Phase 4: Examine Operator Logs
Operator logs are at must-gather/cluster/namespaces/scylla-operator/pods/<operator-pod>/scylla-operator.current.
These are structured JSON logs (one JSON object per line). Key fields:
"ts"— timestamp"msg"— log message"controller"— which controller emitted the log"namespace"/"name"— the resource being reconciled"err"— error details
Filter by the test namespace to find relevant reconciliation activity:
grep '<test-namespace>' scylla-operator.current
Look for:
- Reconciliation start/end and duration
- Error messages or warnings
- Resource creation, update, deletion events
- Status condition changes
- Queuing and re-queuing patterns
Phase 5: Examine Infrastructure Logs
Depending on the test, check logs from infrastructure components:
- HAProxy ingress (
must-gather/cluster/namespaces/haproxy-ingress/): Backend configuration, reload events, connection logs - Scylla Manager (
must-gather/cluster/namespaces/scylla-manager/): Task scheduling, repair/backup operations - cert-manager: Certificate issuance and renewal
- Scylla Manager Agent (sidecar in Scylla pods,
scylla-manager-agent.current): API calls, health checks
Phase 6: Timeline Reconstruction
Build a chronological timeline from all log sources, correlating timestamps.
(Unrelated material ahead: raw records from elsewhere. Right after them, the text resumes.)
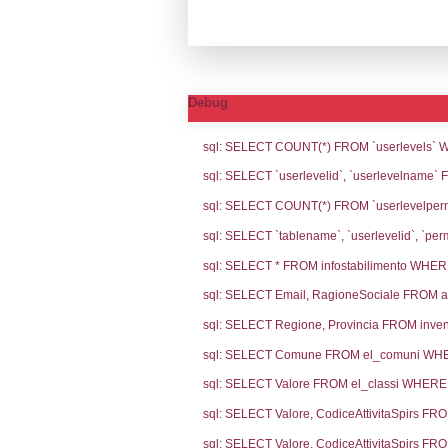
Notifiche
Codic
Ultima Notifi
5828
Archivio Noti
4535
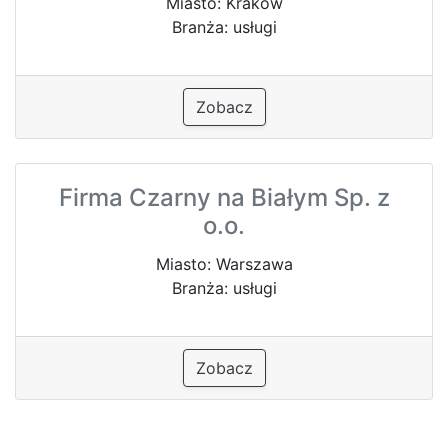
Miasto: Kraków
Branża: usługi
Zobacz
Firma Czarny na Białym Sp. z
o.o.
Miasto: Warszawa
Branża: usługi
Zobacz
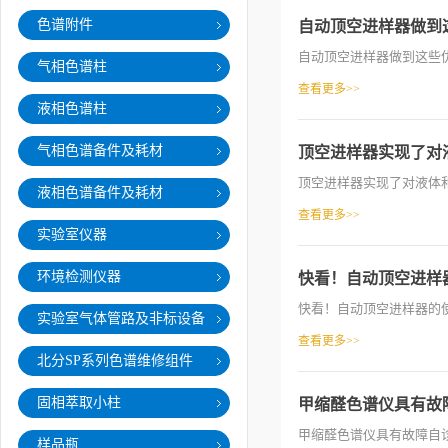
色谱附件
自动顶空进样器做到
自动顶空进样器做到这些优
气相色谱柱
查看更多>>
液相色谱柱
气相色谱备件及耗材
顶空进样器实现了对
顶空进样器实现了对液体和
液相色谱备件及耗材
查看更多>>
实验室仪器
环境检测仪器
快看！自动顶空进样
快看！自动顶空进样器的使用
实验室气体管路及非标设备
查看更多>>
北分SP系列色谱维修组件
固相萃取小柱
甲缩醛色谱仪具有故
甲缩醛色谱仪具有故障自诊
样品瓶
Include:
- Pod lifecycle events (created, scheduled, started, ready)
- Controller reconciliation actions
- Resource state changes
- The test's own actions (from
CapturedGinkgoWriterOutputandSpecEvents) - Infrastructure events (reloads, connection attempts)
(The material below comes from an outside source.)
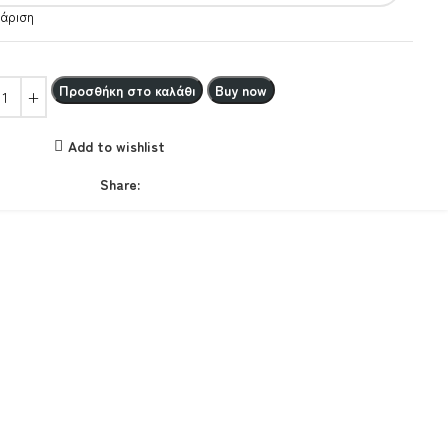
άριση
Προσθήκη στο καλάθι
Buy now
Add to wishlist
Share:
This timeline is the core artifact for identifying the root cause. It should make the causal chain visible.
Phase 7: Root Cause Analysis
Trace the causal chain from the failure backward:
- What assertion failed, and what was the actual vs expected state?
- Why was the resource/condition in that state?
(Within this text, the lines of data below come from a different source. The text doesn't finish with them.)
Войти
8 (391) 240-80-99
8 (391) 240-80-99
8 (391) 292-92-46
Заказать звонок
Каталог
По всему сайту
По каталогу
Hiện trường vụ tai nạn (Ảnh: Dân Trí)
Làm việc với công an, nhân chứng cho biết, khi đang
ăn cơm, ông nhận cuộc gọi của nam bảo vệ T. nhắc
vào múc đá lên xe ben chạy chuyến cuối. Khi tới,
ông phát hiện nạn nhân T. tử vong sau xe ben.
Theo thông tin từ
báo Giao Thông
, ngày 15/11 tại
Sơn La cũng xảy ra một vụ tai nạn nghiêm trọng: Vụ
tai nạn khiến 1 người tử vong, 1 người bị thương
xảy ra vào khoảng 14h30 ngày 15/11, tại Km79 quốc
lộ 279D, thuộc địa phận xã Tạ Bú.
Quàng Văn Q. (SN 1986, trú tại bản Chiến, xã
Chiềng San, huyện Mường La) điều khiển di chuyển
- What controller/component was responsible for getting it to the expected state?
- What prevented it from doing so?
- Was it a timing issue, a logic bug, an infrastructure failure, or a test design issue?
Artifact Structure Reference
./
├── e2e.json # Ginkgo JSON test report
├── junit.e2e.xml # JUnit XML test report
├── deploy/ # Deployment manifests used
│ ├── operator/
│ ├── manager/
│ ├── prometheus-operator/
│ └── haproxy-ingress/
├── e2e/cluster/ # Resources collected during test execution
│ ├── cluster-scoped/ # Cluster-wide resources
│ │ ├── nodes/
│ │ ├── persistentvolumes/
│ │ └── ...
│ └── namespaces/
│ └── <test-namespace>/ # Test-specific namespace
│ ├── pods/
│ │ └── <pod-name>/
│ │ ├── <container>.current # Container logs
│ │ ├── <container>.terminated # Previous container logs
│ │ ├── df.log # Disk usage
│ │ ├── nodetool-gossipinfo.log # Scylla gossip info
│ │ └── nodetool-status.log # Scylla cluster status
│ ├── events.events.k8s.io/
│ ├── statefulsets.apps/
│ ├── jobs/
│ ├── services/
│ ├── configmaps/
│ ├── secrets/
│ ├── scyllaclusters.scylla.scylladb.com/
│ └── scylladbdatacenters.scylla.scylladb.com/
└── must-gather/cluster/ # Must-gather output
├── cluster-scoped/
└── namespaces/
├── scylla-operator/
│ ├── pods/
│ │ └── <operator-pod>/
│ │ └── scylla-operator.current # Operator logs
│ ├── events.events.k8s.io/
│ └── ...
├── scylla-manager/
├── haproxy-ingress/
└── ...
Important Notes
- Always reference specific file paths, line numbers, and timestamps when citing evidence.
- Focus on the causal chain — what led to what.
- Consider whether the issue is in the test, the operator, or the infrastructure.
- If you need more information from a file, say what you need and why.
- This skill provides investigation methodology only. The calling agent determines the output format.